From ending the use of great apes in animal testing, to banning battery caged hens and sow stalls that restrict movement, the EU has done a lot to improve the quality of life for many animals.
The EU banned the sale of cosmetic products which have been tested on animals, and implemented strict rules to ensure animals have regular rest, food and drink when being transported.
As a result, the EU has some of the highest animal welfare standards in the world. It is at the forefront of global efforts tackling wildlife crime, with Europol supporting the world’s largest international operation against wildlife crime.
Successes include, 12 tonnes of elephant ivory and 119 rhino horns being seized, over 200 arrests made, and in the UK alone 400 live tortoises seized.
As with many of the achievements of the EU however, such successes go unacknowledged.
But should the UK vote to leave the EU, these achievements in improving animal welfare could be reversed.
When it comes to animal welfare, the UK has led the way, driving up standards across Europe.
In addition to taking a tough stance on animal testing and improving living standards for animals in Europe, the EU continues to support schemes such as anti-poaching patrols and training law enforcement officials, which help prevent illegal killings of elephants globally.

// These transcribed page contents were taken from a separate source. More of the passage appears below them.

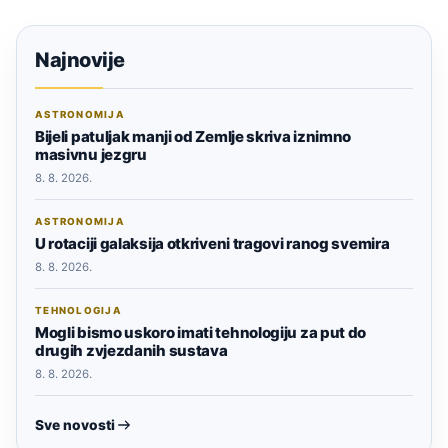
Najnovije
ASTRONOMIJA
Bijeli patuljak manji od Zemlje skriva iznimno
masivnu jezgru
8. 8. 2026.
ASTRONOMIJA
U rotaciji galaksija otkriveni tragovi ranog svemira
8. 8. 2026.
TEHNOLOGIJA
Mogli bismo uskoro imati tehnologiju za put do
drugih zvjezdanih sustava
8. 8. 2026.
Sve novosti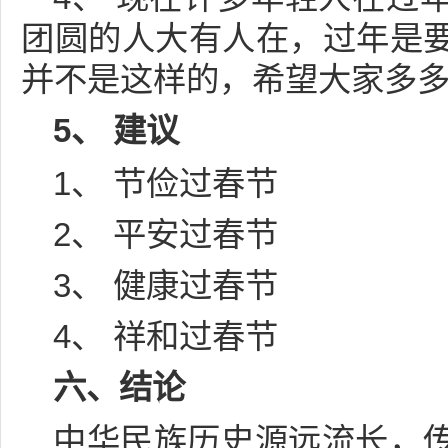
团圆的人大有人在，过年是
并不是这样的，希望大家多
5、 建议
1、 节俭过春节
2、 平安过春节
3、 健康过春节
4、 祥和过春节
六、结论
中华民族历史源远流长，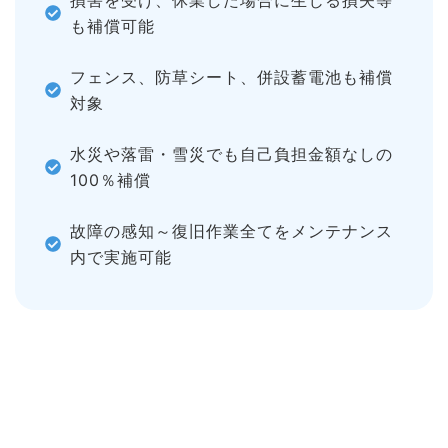
も補償可能
フェンス、防草シート、併設蓄電池も補償
対象
水災や落雷・雪災でも自己負担金額なしの
100％補償
故障の感知～復旧作業全てをメンテナンス
内で実施可能
Attention
保証対象の定義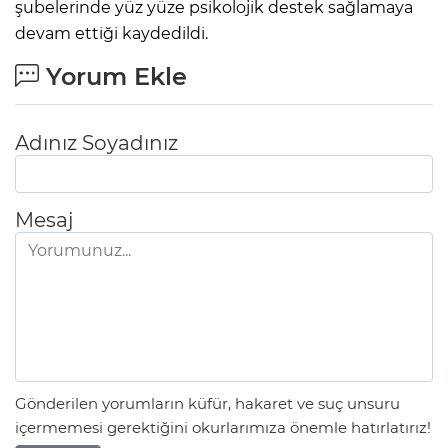
şubelerinde yüz yüze psikolojik destek sağlamaya
devam ettiği kaydedildi.
Yorum Ekle
Adınız Soyadınız
Mesaj
Gönderilen yorumların küfür, hakaret ve suç unsuru
içermemesi gerektiğini okurlarımıza önemle hatırlatırız!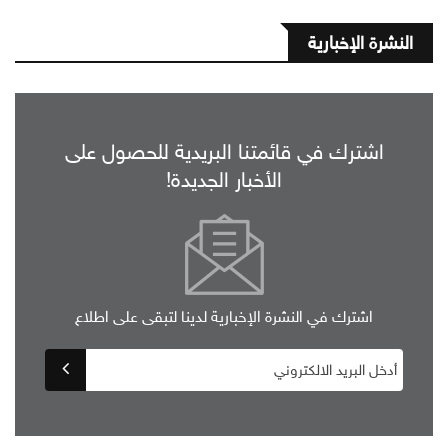
النشرة الإخبارية
اشترك في قائمتنا البريدية للحصول على
الأخبار الجديدة!
اشترك في النشرة الإخبارية لدينا لتبقى على اطلاع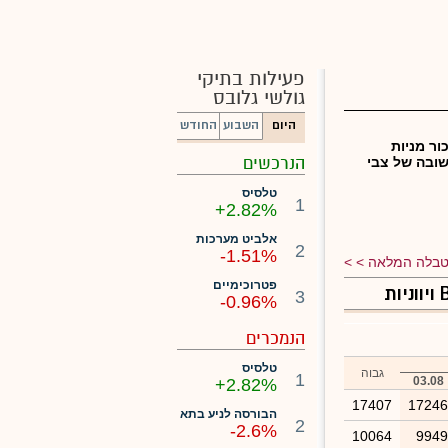
פעילות בתיקי
גולשי גלובס
היום
השבוע
החודש
ור מניות
הנרכשים
ובה של צבי
טלסיס
1
+2.82%
אלביט מערכות
2
-1.51%
בלה המלאה >
פטרוכימיים
3
-0.96%
הנמכרים
טלסיס
גבוה
1
03.08
+2.82%
17407
1724
הבורסה לניע בתא
2
-2.6%
10064
994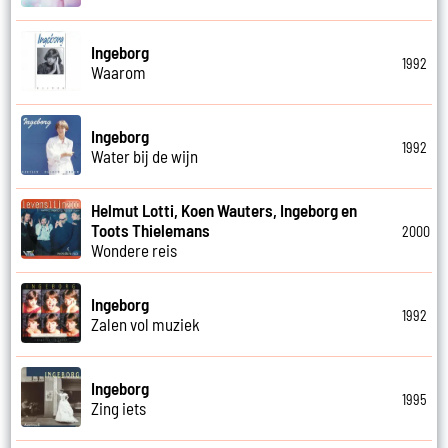
Ingeborg
1992
Waarom
Ingeborg
1992
Water bij de wijn
Helmut Lotti, Koen Wauters, Ingeborg en
Toots Thielemans
2000
Wondere reis
Ingeborg
1992
Zalen vol muziek
Ingeborg
1995
Zing iets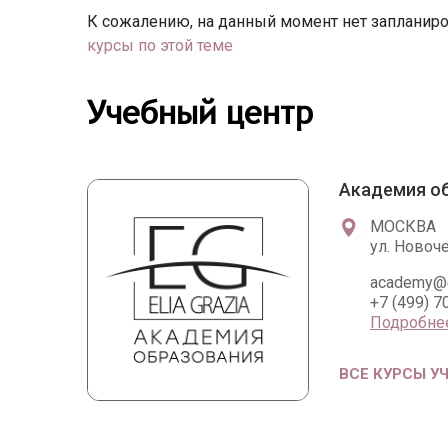
К сожалению, на данный момент нет запланиро
курсы по этой теме
Учебный центр
Академия об
МОСКВА
ул. Новоче
academy@el
+7 (499) 7
Подробне
ВСЕ КУРСЫ У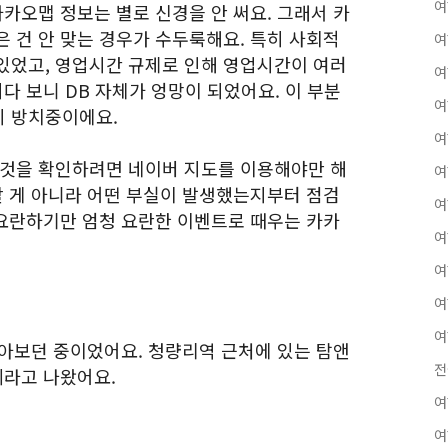
여
카카오맵 정보는 별로 신경을 안 써요. 그래서 카
 건 안 맞는 경우가 수두룩해요. 특히 사회적
여
있었고, 영업시간 규제로 인해 영업시간이 여러
여
되다 보니 DB 자체가 엉망이 되었어요. 이 부분
여
히 방치중이에요.
여
 것을 확인하려면 네이버 지도를 이용해야만 해
여
할 게 아니라 어떤 부실이 발생했는지부터 점검
여
 요란하기만 엄청 요란한 이벤트로 때우는 카카
여
여
여
여
찾아보던 중이었어요. 청량리역 근처에 있는 탐앤
전
페라고 나왔어요.
여
여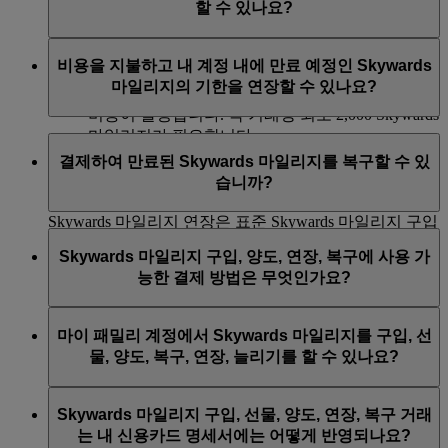
할 수 있나요?
세요.
에 수신인의 생일이 있는 달에 만료됩니다.
수신 계정에 하나 이상의 에미레이트 항공편 또는
안타깝게도 다른 회원에게 양도하기로 결정한 후에는
제휴사 적립 활동이 있어야 양도받을 수 있습니다.
비용을 지불하고 내 계정 내에 만료 예정인 Skywards
Skywards 마일리지를 원래 계정으로 되돌릴 수 없습니
역년마다 최대 50,000 Skywards 마일리지를 양도할
마일리지의 기한을 연장할 수 있나요?
다.
수 있으며, 1,000 Skywards 마일리지당 USD 15의
비용이 발생합니다. 각 거래당 최소 2,000 Skywards
마일리지가 필요합니다.
예. 계정에 향후 3개월 이내에 만료 예정인 Skywards 마
결제하여 만료된 Skywards 마일리지를 복구할 수 있
일리지가 있는 경우, 결제를 통해 원래의 만료일에서 12
습니까?
개월의 추가 유효기간을 연장할 수 있습니다.
Skywards 마일리지 연장은 표준 Skywards 마일리지 구입
예. 만료된 Skywards 마일리지는 만료된 날로부터 6개월
상품보다 낮은 가격으로 이용 가능합니다.
Skywards 마일리지 구입, 양도, 연장, 복구에 사용 가
이내에 요청하면 복구할 수 있습니다. 복구된 마일리지
능한 결제 방법은 무엇인가요?
한 역년에 최소 1,000 Skywards 마일리지, 최대 50,000
는 복구일로부터 12개월간 유효합니다.
Skywards 마일리지를 연장하실 수 있습니다.
Skywards 마일리지 복구는 표준 마일리지 구입 상품보다
Skywards 마일리지 구입, 양도, 연장, 복구 거래 비용은
마이 패밀리 계정에서 Skywards 마일리지를 구입, 선
자세한 정보는 이
페이지
를 방문하세요.
낮은 가격으로 이용 가능합니다.
주요 직불카드 및 신용카드로 결제할 수 있습니다. 현금
물, 양도, 복구, 연장, 늘리기를 할 수 있나요?
결제는 이용할 수 없습니다.
한 역년에 최소 1,000 Skywards 마일리지, 최대 50,000 마
일리지를 복구하실 수 있습니다.
이 서비스는 개인 에미레이트 Skywards 계정을 사용하는
Skywards 마일리지 구입, 선물, 양도, 연장, 복구 거래
회원만 이용할 수 있으며 마이 패밀리 계정에는 적용되
는 내 신용카드 명세서에는 어떻게 반영되나요?
지 않습니다. 즉, 마이 패밀리 계정에는 Skywards 마일리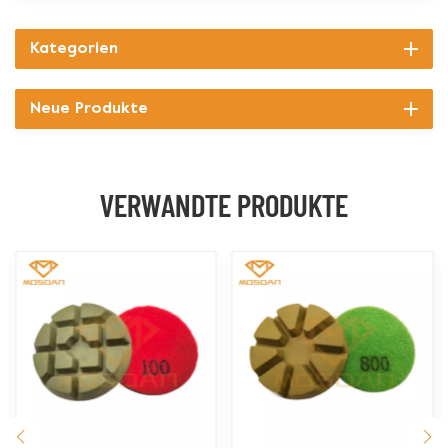
Kategorien
Neue Produkte
VERWANDTE PRODUKTE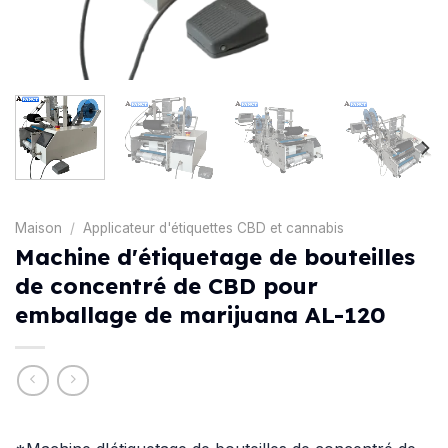
Maison
/
Applicateur d'étiquettes CBD et cannabis
Machine d'étiquetage de bouteilles
de concentré de CBD pour
emballage de marijuana AL-120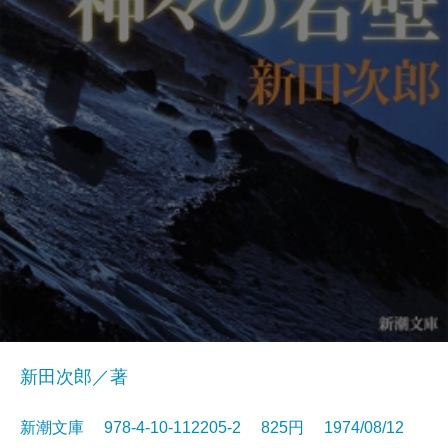
新田次郎／著
新潮文庫 978-4-10-112205-2 825円 1974/08/12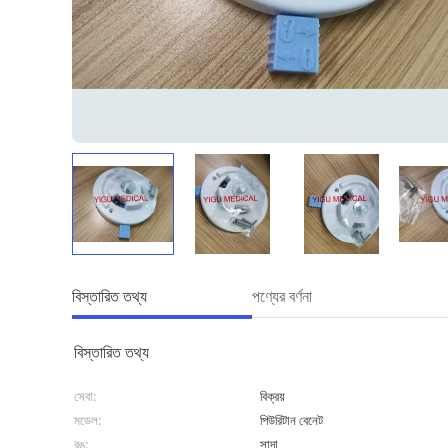
বিস্তারিত তথ্য
পণ্যের বর্ণনা
বিস্তারিত তথ্য
সেবা:
বিক্রয়
মডেল:
পিউরিটান বেনেট
রঙ:
সাদা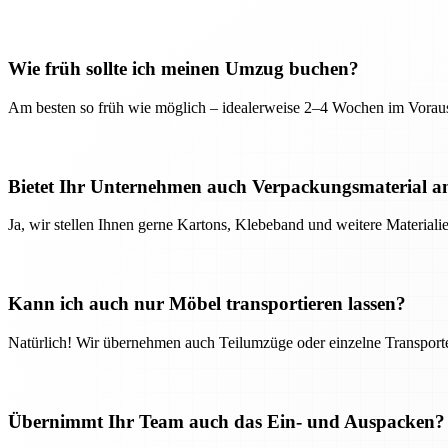
Wie früh sollte ich meinen Umzug buchen?
Am besten so früh wie möglich – idealerweise 2–4 Wochen im Voraus
Bietet Ihr Unternehmen auch Verpackungsmaterial a
Ja, wir stellen Ihnen gerne Kartons, Klebeband und weitere Material
Kann ich auch nur Möbel transportieren lassen?
Natürlich! Wir übernehmen auch Teilumzüge oder einzelne Transport
Übernimmt Ihr Team auch das Ein- und Auspacken?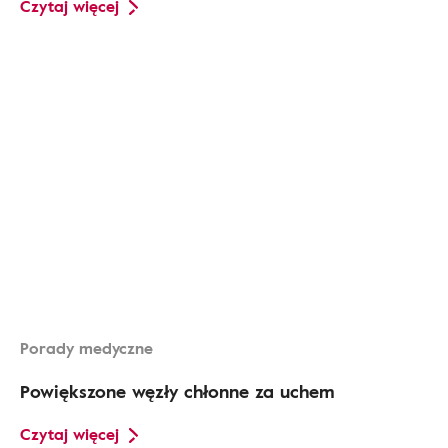
Czytaj więcej
Porady medyczne
Powiększone węzły chłonne za uchem
Czytaj więcej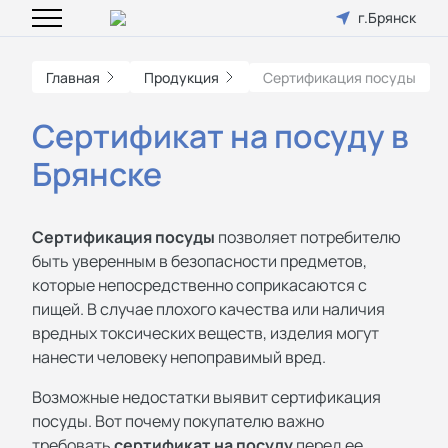
г.Брянск
Главная
Продукция
Сертификация посуды
Сертификат на посуду в
Брянске
Сертификация посуды
позволяет потребителю
быть уверенным в безопасности предметов,
которые непосредственно соприкасаются с
пищей. В случае плохого качества или наличия
вредных токсических веществ, изделия могут
нанести человеку непоправимый вред.
Возможные недостатки выявит сертификация
посуды. Вот почему покупателю важно
требовать
сертификат на посуду
перед ее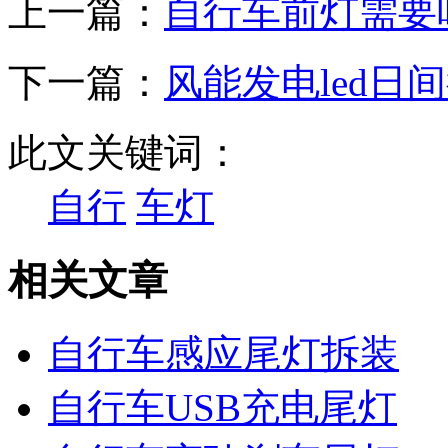
上一篇：
自行车前灯需要
下一篇：
风能发电led日
此文关键词：
自行
车灯
相关文章
自行车感应尾灯拆装
自行车USB充电尾灯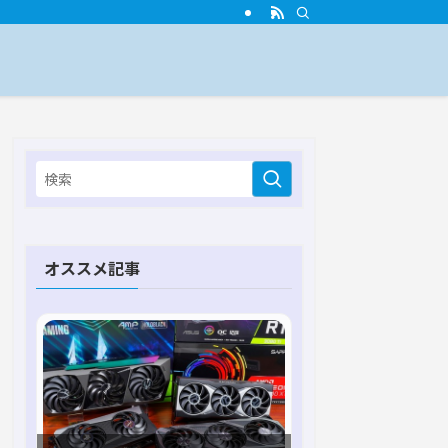
オススメ記事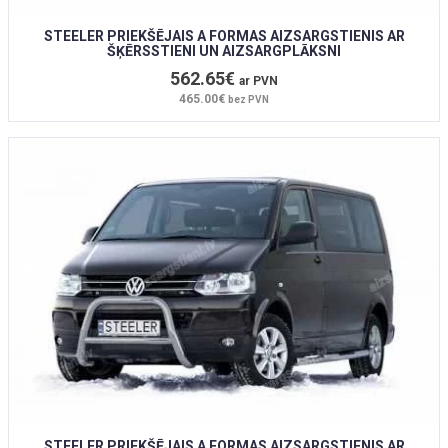
STEELER PRIEKŠĒJAIS A FORMAS AIZSARGSTIENIS AR
ŠĶĒRSSTIENI UN AIZSARGPLĀKSNI
562.65€
ar PVN
465.00€
bez PVN
STEELER PRIEKŠĒJAIS A FORMAS AIZSARGSTIENIS AR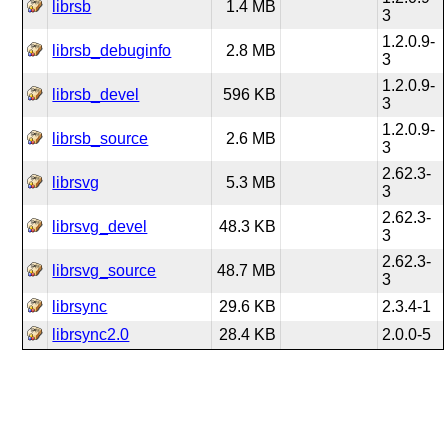
librsb
1.4 MB
3
1.2.0.9-
librsb_debuginfo
2.8 MB
3
1.2.0.9-
librsb_devel
596 KB
3
1.2.0.9-
librsb_source
2.6 MB
3
2.62.3-
librsvg
5.3 MB
3
2.62.3-
librsvg_devel
48.3 KB
3
2.62.3-
librsvg_source
48.7 MB
3
librsync
29.6 KB
2.3.4-1
librsync2.0
28.4 KB
2.0.0-5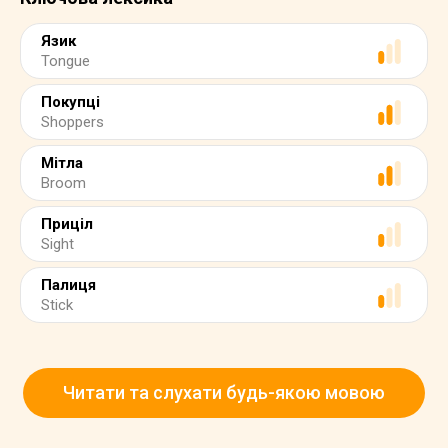
Язик
Tongue
Покупці
Shoppers
Мітла
Broom
Приціл
Sight
Палиця
Stick
Читати та слухати будь-якою мовою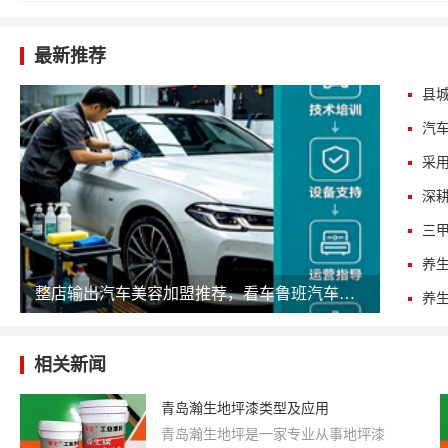
最新推荐
三
整店输出汽车美容加盟推荐，看车鲁班汽车美容如何降低开店门槛
相关新闻
青岛瀚生地坪漆类型及应用
青岛瀚生地坪是一家专业从事地坪漆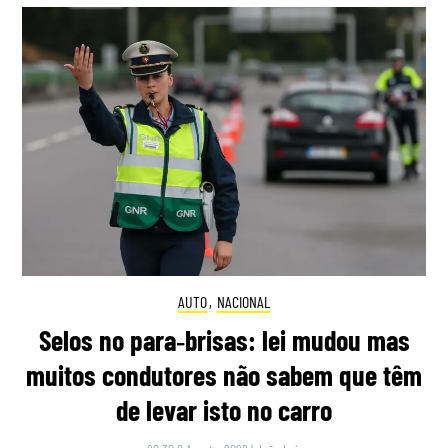
AUTO
,
NACIONAL
Selos no para‑brisas: lei mudou mas
muitos condutores não sabem que têm
de levar isto no carro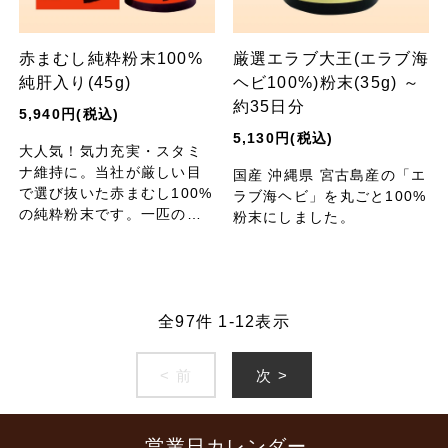
赤まむし純粋粉末100%
厳選エラブ大王(エラブ海
純肝入り(45g)
ヘビ100%)粉末(35g) ～
約35日分
5,940円(税込)
5,130円(税込)
大人気！気力充実・スタミ
ナ維持に。当社が厳しい目
国産 沖縄県 宮古島産の「エ
で選び抜いた赤まむし100%
ラブ海ヘビ」を丸ごと100%
の純粋粉末です。一匹のま
粉末にしました。
むしからほんのわずかしか
採れない貴重な「肝」入
り。
全
97
件
1
-
12
表示
< 前
次 >
営業日カレンダー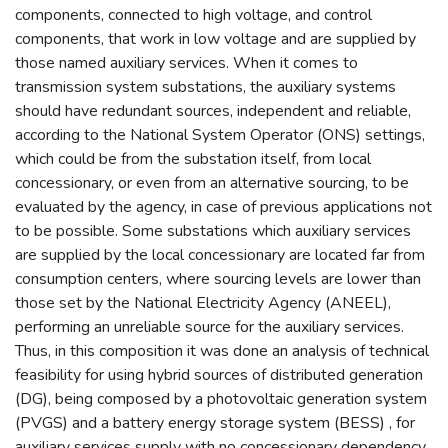
components, connected to high voltage, and control
components, that work in low voltage and are supplied by
those named auxiliary services. When it comes to
transmission system substations, the auxiliary systems
should have redundant sources, independent and reliable,
according to the National System Operator (ONS) settings,
which could be from the substation itself, from local
concessionary, or even from an alternative sourcing, to be
evaluated by the agency, in case of previous applications not
to be possible. Some substations which auxiliary services
are supplied by the local concessionary are located far from
consumption centers, where sourcing levels are lower than
those set by the National Electricity Agency (ANEEL),
performing an unreliable source for the auxiliary services.
Thus, in this composition it was done an analysis of technical
feasibility for using hybrid sources of distributed generation
(DG), being composed by a photovoltaic generation system
(PVGS) and a battery energy storage system (BESS) , for
auxiliary services supply with no concessionary dependency,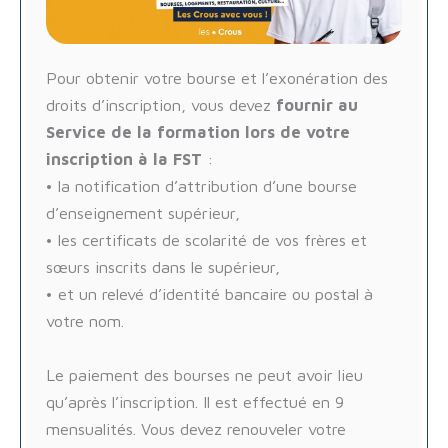
Pour obtenir votre bourse et l’exonération des
droits d’inscription, vous devez
fournir au
Service de la formation lors de votre
inscription à la FST
:
• la notification d’attribution d’une bourse
d’enseignement supérieur,
• les certificats de scolarité de vos frères et
sœurs inscrits dans le supérieur,
• et un relevé d’identité bancaire ou postal à
votre nom.
Le paiement des bourses ne peut avoir lieu
qu’après l’inscription. Il est effectué en 9
mensualités. Vous devez renouveler votre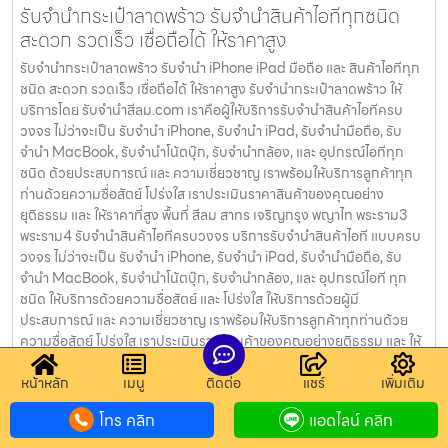
รับจำนำกระเป๋าลาดพร้าว รับจำนำสินค้าไอทีทุกชนิด
สะดวก รวดเร็ว เชื่อถือได้ ให้ราคาสูง
รับจำนำกระเป๋าลาดพร้าว รับจำนำ iPhone iPad มือถือ และ สินค้าไอทีทุก
ชนิด สะดวก รวดเร็ว เชื่อถือได้ ให้ราคาสูง รับจำนำกระเป๋าลาดพร้าว ให้
บริการโดย รับจํานําสีลม.com เราคือผู้ให้บริการรับจำนำสินค้าไอทีครบ
วงจร ไม่ว่าจะเป็น รับจำนำ iPhone, รับจำนำ iPad, รับจำนำมือถือ, รับ
จำนำ MacBook, รับจำนำโน้ตบุ๊ก, รับจำนำกล้อง, และ อุปกรณ์ไอทีทุก
ชนิด ด้วยประสบการณ์ และ ความเชี่ยวชาญ เราพร้อมให้บริการลูกค้าทุก
ท่านด้วยความซื่อสัตย์ โปร่งใส เราประเมินราคาสินค้าของคุณอย่าง
ยุติธรรม และ ให้ราคาที่สูง พื้นที่ สีลม สาทร เจริญกรุง พญาไท พระราม3
พระราม4 รับจำนำสินค้าไอทีครบวงจร บริการรับจำนำสินค้าไอที แบบครบ
วงจร ไม่ว่าจะเป็น รับจำนำ iPhone, รับจำนำ iPad, รับจำนำมือถือ, รับ
จำนำ MacBook, รับจำนำโน้ตบุ๊ก, รับจำนำกล้อง, และ อุปกรณ์ไอที ทุก
ชนิด ให้บริการด้วยความซื่อสัตย์ และ โปร่งใส ให้บริการด้วยผู้มี
ประสบการณ์ และ ความเชี่ยวชาญ เราพร้อมให้บริการลูกค้าทุกท่านด้วย
ความซื่อสัตย์ โปร่งใส เราประเมินราคาสินค้าของคุณอย่างยุติธรรม และ ให้
ราคาที่สูง พื้นที่ สีลม สาทร เจริญกรุง พญาไท พระราม3 พระราม4
หน้าหลัก
เมนู
ติดต่อ
แชร์
เพิ่มเติม
รับจำนำกระเป๋ากรุงเทพ รับจำนำสินค้าไอทีทุกชนิด
โทร คลิก
แอดไลน์ คลิก
สะดวก รวดเร็ว เชื่อถือได้ ให้ราคาสูง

Undeniably, this is something to be proud of.
But further improvements are still needed. In 2014 only 11 countries gave criminal sentences to those convicted of wildlife crimes.
Leaving the EU however, would prevent the UK for continuing to take leadership on animal welfare in Brussels. The UK would no longer sit at the table which allows them to drive change with protects hens in Europe to elephants in Africa.
In addition, a leave vote would harm the ability of the UK police to stay a step ahead of gangs who participate in the 4th largest illegal trade in the world, wildlife trafficking.
To build on the progress already achieved, and to deal with those profiting from abhorrent crimes it is important the UK work with the EU, as part of the EU, with the weight of the world’s largest economy behind them.
Brexit would throw the UK’s progress away, diminishing the UK’s ability to ensure animal standards worldwide.
By being a member of the EU we have been able to improve the welfare of animals not only in the UK but worldwide. A vote to remain would ensure we can continue to drive up standards across Europe and tackle wildlife trafficking worldwide.